A pair of inviting hands extends from a body, perched above a disordered sea of line and color. Close by, a man falls backwards, plunging downwards towards certain demise.
The painting’s title, “Warm Welcome,” is both appropriate and ironic. The hands and the man, coupled with the chaotic, cool-hued brushstrokes and zig-zags of neon paint, convey distrust in the comfort the arms offer. To today’s American student, the arms could represent entering adulthood or leaving home. To painter Inge H. Schmidt, the artist behind “Warm Welcome,” it was basic freedom of expression.
Schmidt is one of 10 artists featured in a new exhibition by the Breakthrough Art Organization, a nonprofit founded in 2009 by Jeff Thines.
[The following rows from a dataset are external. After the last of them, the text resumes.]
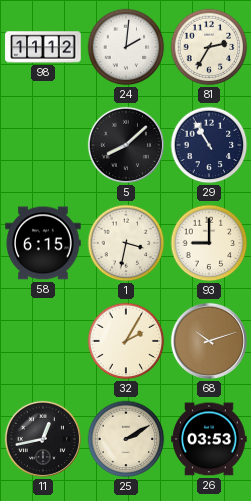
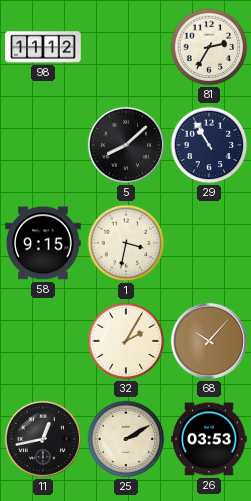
24: 2:01 -> none
58: 6:15 -> 9:15
93: 9:00 -> none
68: 10:12 -> 10:07
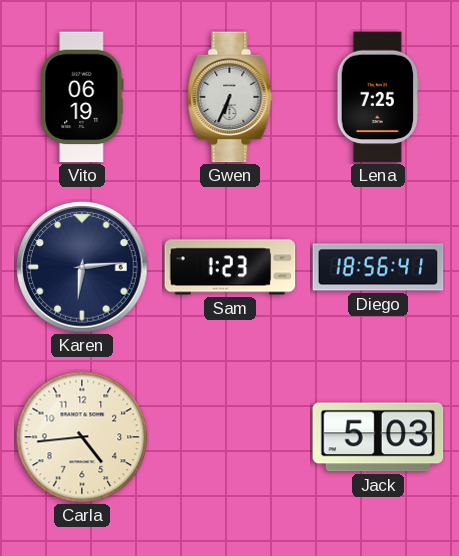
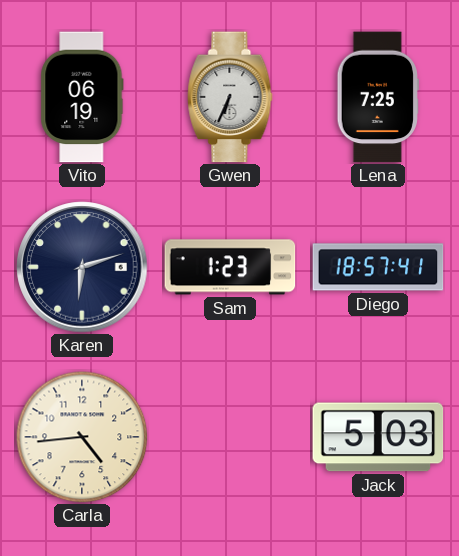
Karen: 6:14 -> 6:12
Diego: 18:56 -> 18:57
Thines moved to Germany in the early 1990s, and during his time there he met numerous artists who had spent their formative years behind the Iron Curtain.
“[These artists] did not want to conform to the dominant socialist ideology, and had to take great risks to paint or sculpt or take photographs of what they wanted,” Thines said.
With this year marking the 20th anniversary of German unification, Thines started Breakthrough with partial funding from the German government and Georgetown’s Center for German and European Studies to illustrate what happens when artists are deprived of basic American freedoms. The exhibition is a five-city tour, which lands in D.C.’s Edison Place Gallery this September. For a week of each month-long installment, the artists visit the exhibit to discuss the themes of oppression and Cold War-era fear that characterize all the works in the show.
The collection’s seven painters, two photographers, and one sculptor each make a distinct contributions. Through a variety of perspectives, this exhibit forcefully illustrates life under the German Democratic Republic, both artistically and personally. Gerald Adam Hahn’s haunting photographs of working-class Germans embody physical and emotional exhaustion, while Hans Schieb’s sculpture “Creep” depicts a nude, bloodied, and freakish man with oversized hands and menacing teeth, marching with a German flag, to signify the inhuman nature of East Germany and its supporters.
Some pieces are more subtle. On first glance, painter Thomas Klingenstein’s “Buddha” has no references to freedom or communism. But when Klingenstien told his story in Nashville, he revealed the connection: his interest in Asian culture pegged him as an ideological enemy of the state and prohibited him from pursuing his curiosity.
“You [could] see the wonderment in people’s eyes, that the system was so pervasive,” Thines said of the discussion.
In a film on Breakthrough’s website, the artists discuss the experiences that both fostered and suppressed their artistic achievements.
“If I choose to be an artist, then I choose to live and think freely,” Schmidt says. It is a freedom that Americans are accustomed to, and whose value Breakthrough challenges its audience to consider more carefully.